Your instructions: The listing beneath should be written out in full, exactly as shown.

Task input:
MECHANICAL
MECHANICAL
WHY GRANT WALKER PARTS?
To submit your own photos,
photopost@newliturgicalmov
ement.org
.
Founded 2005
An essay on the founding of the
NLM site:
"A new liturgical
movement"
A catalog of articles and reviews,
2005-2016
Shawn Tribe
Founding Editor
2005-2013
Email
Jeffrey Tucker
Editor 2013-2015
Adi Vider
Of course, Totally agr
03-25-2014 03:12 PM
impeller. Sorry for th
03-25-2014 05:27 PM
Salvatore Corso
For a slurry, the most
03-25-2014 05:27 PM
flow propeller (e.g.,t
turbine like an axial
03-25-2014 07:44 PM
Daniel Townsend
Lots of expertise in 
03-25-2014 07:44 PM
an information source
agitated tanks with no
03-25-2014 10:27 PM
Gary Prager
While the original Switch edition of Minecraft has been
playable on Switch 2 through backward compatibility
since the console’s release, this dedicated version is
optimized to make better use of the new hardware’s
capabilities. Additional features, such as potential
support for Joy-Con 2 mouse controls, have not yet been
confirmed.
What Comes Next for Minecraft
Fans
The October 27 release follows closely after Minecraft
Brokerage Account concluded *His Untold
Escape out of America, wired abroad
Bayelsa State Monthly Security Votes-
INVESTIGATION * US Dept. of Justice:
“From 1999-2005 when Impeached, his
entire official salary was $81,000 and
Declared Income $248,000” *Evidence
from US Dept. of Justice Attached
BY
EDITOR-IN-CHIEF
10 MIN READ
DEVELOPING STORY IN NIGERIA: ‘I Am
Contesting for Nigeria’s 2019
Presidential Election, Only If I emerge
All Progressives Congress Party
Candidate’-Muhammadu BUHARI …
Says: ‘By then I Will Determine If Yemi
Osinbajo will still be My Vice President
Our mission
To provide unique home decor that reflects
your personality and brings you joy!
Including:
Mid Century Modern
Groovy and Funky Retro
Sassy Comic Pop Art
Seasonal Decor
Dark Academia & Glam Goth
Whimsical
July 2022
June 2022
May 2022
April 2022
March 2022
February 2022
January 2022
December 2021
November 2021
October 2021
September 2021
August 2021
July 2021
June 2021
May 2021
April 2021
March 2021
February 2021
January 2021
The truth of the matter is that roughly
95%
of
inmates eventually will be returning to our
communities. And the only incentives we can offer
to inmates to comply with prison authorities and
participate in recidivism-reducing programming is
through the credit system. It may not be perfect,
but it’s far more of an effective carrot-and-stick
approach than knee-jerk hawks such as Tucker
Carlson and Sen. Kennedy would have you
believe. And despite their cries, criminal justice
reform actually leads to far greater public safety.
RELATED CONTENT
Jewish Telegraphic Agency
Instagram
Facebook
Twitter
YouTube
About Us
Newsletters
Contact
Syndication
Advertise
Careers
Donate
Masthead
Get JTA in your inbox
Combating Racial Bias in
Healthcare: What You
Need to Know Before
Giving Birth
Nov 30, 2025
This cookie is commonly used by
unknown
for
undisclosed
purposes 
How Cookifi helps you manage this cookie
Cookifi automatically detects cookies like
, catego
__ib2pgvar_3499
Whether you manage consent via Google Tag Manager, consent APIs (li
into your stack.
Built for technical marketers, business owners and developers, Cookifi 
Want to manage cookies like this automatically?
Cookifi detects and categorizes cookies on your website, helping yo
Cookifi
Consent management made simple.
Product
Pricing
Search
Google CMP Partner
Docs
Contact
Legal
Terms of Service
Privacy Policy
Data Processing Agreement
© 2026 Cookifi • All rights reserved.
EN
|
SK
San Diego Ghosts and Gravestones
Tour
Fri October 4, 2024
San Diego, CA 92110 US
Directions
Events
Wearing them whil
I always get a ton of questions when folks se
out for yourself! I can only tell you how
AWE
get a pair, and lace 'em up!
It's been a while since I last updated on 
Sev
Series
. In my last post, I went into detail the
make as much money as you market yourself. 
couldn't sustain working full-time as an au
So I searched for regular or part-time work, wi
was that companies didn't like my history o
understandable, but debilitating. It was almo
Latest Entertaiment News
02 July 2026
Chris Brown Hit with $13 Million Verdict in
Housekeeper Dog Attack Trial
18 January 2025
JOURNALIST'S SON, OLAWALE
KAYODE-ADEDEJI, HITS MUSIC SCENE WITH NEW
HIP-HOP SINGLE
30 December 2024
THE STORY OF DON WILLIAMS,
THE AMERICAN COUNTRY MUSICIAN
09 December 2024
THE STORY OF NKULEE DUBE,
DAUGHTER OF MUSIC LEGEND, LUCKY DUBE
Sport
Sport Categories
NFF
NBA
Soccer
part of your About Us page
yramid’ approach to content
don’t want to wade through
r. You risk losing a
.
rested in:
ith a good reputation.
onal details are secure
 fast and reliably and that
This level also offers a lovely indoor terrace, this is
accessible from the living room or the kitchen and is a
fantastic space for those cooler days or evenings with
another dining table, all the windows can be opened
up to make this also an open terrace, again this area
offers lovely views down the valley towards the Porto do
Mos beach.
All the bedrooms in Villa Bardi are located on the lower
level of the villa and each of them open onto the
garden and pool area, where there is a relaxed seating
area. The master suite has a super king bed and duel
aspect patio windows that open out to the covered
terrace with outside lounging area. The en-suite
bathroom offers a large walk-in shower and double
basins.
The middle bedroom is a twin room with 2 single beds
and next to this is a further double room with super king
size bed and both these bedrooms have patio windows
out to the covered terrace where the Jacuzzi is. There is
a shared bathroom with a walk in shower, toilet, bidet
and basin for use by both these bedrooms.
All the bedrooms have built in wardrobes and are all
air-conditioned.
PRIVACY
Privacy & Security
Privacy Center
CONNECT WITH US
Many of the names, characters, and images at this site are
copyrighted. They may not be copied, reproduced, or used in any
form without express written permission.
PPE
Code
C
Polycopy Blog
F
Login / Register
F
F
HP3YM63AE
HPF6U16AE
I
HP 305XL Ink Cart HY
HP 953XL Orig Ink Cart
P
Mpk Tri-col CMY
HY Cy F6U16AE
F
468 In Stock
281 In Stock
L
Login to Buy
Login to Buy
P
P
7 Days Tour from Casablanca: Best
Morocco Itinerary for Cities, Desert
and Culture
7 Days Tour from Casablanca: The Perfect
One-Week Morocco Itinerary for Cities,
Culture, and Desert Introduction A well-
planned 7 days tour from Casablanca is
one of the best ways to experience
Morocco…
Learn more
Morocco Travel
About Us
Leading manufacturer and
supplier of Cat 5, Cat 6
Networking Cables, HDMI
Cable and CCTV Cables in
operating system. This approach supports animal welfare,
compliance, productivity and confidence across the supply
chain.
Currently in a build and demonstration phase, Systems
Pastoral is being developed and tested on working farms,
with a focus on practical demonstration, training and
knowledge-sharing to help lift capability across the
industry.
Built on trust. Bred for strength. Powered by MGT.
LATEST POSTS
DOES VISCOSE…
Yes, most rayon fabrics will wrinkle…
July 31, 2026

Exercise result:
MECHANICAL
MECHANICAL
WHY GRANT WALKER PARTS?
To submit your own photos,
photopost@newliturgicalmov
ement.org
.
Founded 2005
An essay on the founding of the
NLM site:
"A new liturgical
movement"
A catalog of articles and reviews,
2005-2016
Shawn Tribe
Founding Editor
2005-2013
Email
Jeffrey Tucker
Editor 2013-2015
Adi Vider
Of course, Totally agr
03-25-2014 03:12 PM
impeller. Sorry for th
03-25-2014 05:27 PM
Salvatore Corso
For a slurry, the most
03-25-2014 05:27 PM
flow propeller (e.g.,t
turbine like an axial
03-25-2014 07:44 PM
Daniel Townsend
Lots of expertise in 
03-25-2014 07:44 PM
an information source
agitated tanks with no
03-25-2014 10:27 PM
Gary Prager
While the original Switch edition of Minecraft has been
playable on Switch 2 through backward compatibility
since the console’s release, this dedicated version is
optimized to make better use of the new hardware’s
capabilities. Additional features, such as potential
support for Joy-Con 2 mouse controls, have not yet been
confirmed.
What Comes Next for Minecraft
Fans
The October 27 release follows closely after Minecraft
Brokerage Account concluded *His Untold
Escape out of America, wired abroad
Bayelsa State Monthly Security Votes-
INVESTIGATION * US Dept. of Justice:
“From 1999-2005 when Impeached, his
entire official salary was $81,000 and
Declared Income $248,000” *Evidence
from US Dept. of Justice Attached
BY
EDITOR-IN-CHIEF
10 MIN READ
DEVELOPING STORY IN NIGERIA: ‘I Am
Contesting for Nigeria’s 2019
Presidential Election, Only If I emerge
All Progressives Congress Party
Candidate’-Muhammadu BUHARI …
Says: ‘By then I Will Determine If Yemi
Osinbajo will still be My Vice President
Our mission
To provide unique home decor that reflects
your personality and brings you joy!
Including:
Mid Century Modern
Groovy and Funky Retro
Sassy Comic Pop Art
Seasonal Decor
Dark Academia & Glam Goth
Whimsical
July 2022
June 2022
May 2022
April 2022
March 2022
February 2022
January 2022
December 2021
November 2021
October 2021
September 2021
August 2021
July 2021
June 2021
May 2021
April 2021
March 2021
February 2021
January 2021
The truth of the matter is that roughly
95%
of
inmates eventually will be returning to our
communities. And the only incentives we can offer
to inmates to comply with prison authorities and
participate in recidivism-reducing programming is
through the credit system. It may not be perfect,
but it’s far more of an effective carrot-and-stick
approach than knee-jerk hawks such as Tucker
Carlson and Sen. Kennedy would have you
believe. And despite their cries, criminal justice
reform actually leads to far greater public safety.
RELATED CONTENT
Jewish Telegraphic Agency
Instagram
Facebook
Twitter
YouTube
About Us
Newsletters
Contact
Syndication
Advertise
Careers
Donate
Masthead
Get JTA in your inbox
Combating Racial Bias in
Healthcare: What You
Need to Know Before
Giving Birth
Nov 30, 2025
This cookie is commonly used by
unknown
for
undisclosed
purposes 
How Cookifi helps you manage this cookie
Cookifi automatically detects cookies like
, catego
__ib2pgvar_3499
Whether you manage consent via Google Tag Manager, consent APIs (li
into your stack.
Built for technical marketers, business owners and developers, Cookifi 
Want to manage cookies like this automatically?
Cookifi detects and categorizes cookies on your website, helping yo
Cookifi
Consent management made simple.
Product
Pricing
Search
Google CMP Partner
Docs
Contact
Legal
Terms of Service
Privacy Policy
Data Processing Agreement
© 2026 Cookifi • All rights reserved.
EN
|
SK
San Diego Ghosts and Gravestones
Tour
Fri October 4, 2024
San Diego, CA 92110 US
Directions
Events
Wearing them whil
I always get a ton of questions when folks se
out for yourself! I can only tell you how
AWE
get a pair, and lace 'em up!
It's been a while since I last updated on 
Sev
Series
. In my last post, I went into detail the
make as much money as you market yourself. 
couldn't sustain working full-time as an au
So I searched for regular or part-time work, wi
was that companies didn't like my history o
understandable, but debilitating. It was almo
Latest Entertaiment News
02 July 2026
Chris Brown Hit with $13 Million Verdict in
Housekeeper Dog Attack Trial
18 January 2025
JOURNALIST'S SON, OLAWALE
KAYODE-ADEDEJI, HITS MUSIC SCENE WITH NEW
HIP-HOP SINGLE
30 December 2024
THE STORY OF DON WILLIAMS,
THE AMERICAN COUNTRY MUSICIAN
09 December 2024
THE STORY OF NKULEE DUBE,
DAUGHTER OF MUSIC LEGEND, LUCKY DUBE
Sport
Sport Categories
NFF
NBA
Soccer
part of your About Us page
yramid’ approach to content
don’t want to wade through
r. You risk losing a
.
rested in:
ith a good reputation.
onal details are secure
 fast and reliably and that
This level also offers a lovely indoor terrace, this is
accessible from the living room or the kitchen and is a
fantastic space for those cooler days or evenings with
another dining table, all the windows can be opened
up to make this also an open terrace, again this area
offers lovely views down the valley towards the Porto do
Mos beach.
All the bedrooms in Villa Bardi are located on the lower
level of the villa and each of them open onto the
garden and pool area, where there is a relaxed seating
area. The master suite has a super king bed and duel
aspect patio windows that open out to the covered
terrace with outside lounging area. The en-suite
bathroom offers a large walk-in shower and double
basins.
The middle bedroom is a twin room with 2 single beds
and next to this is a further double room with super king
size bed and both these bedrooms have patio windows
out to the covered terrace where the Jacuzzi is. There is
a shared bathroom with a walk in shower, toilet, bidet
and basin for use by both these bedrooms.
All the bedrooms have built in wardrobes and are all
air-conditioned.
PRIVACY
Privacy & Security
Privacy Center
CONNECT WITH US
Many of the names, characters, and images at this site are
copyrighted. They may not be copied, reproduced, or used in any
form without express written permission.
PPE
Code
C
Polycopy Blog
F
Login / Register
F
F
HP3YM63AE
HPF6U16AE
I
HP 305XL Ink Cart HY
HP 953XL Orig Ink Cart
P
Mpk Tri-col CMY
HY Cy F6U16AE
F
468 In Stock
281 In Stock
L
Login to Buy
Login to Buy
P
P
7 Days Tour from Casablanca: Best
Morocco Itinerary for Cities, Desert
and Culture
7 Days Tour from Casablanca: The Perfect
One-Week Morocco Itinerary for Cities,
Culture, and Desert Introduction A well-
planned 7 days tour from Casablanca is
one of the best ways to experience
Morocco…
Learn more
Morocco Travel
About Us
Leading manufacturer and
supplier of Cat 5, Cat 6
Networking Cables, HDMI
Cable and CCTV Cables in
operating system. This approach supports animal welfare,
compliance, productivity and confidence across the supply
chain.
Currently in a build and demonstration phase, Systems
Pastoral is being developed and tested on working farms,
with a focus on practical demonstration, training and
knowledge-sharing to help lift capability across the
industry.
Built on trust. Bred for strength. Powered by MGT.
LATEST POSTS
DOES VISCOSE…
Yes, most rayon fabrics will wrinkle…
July 31, 2026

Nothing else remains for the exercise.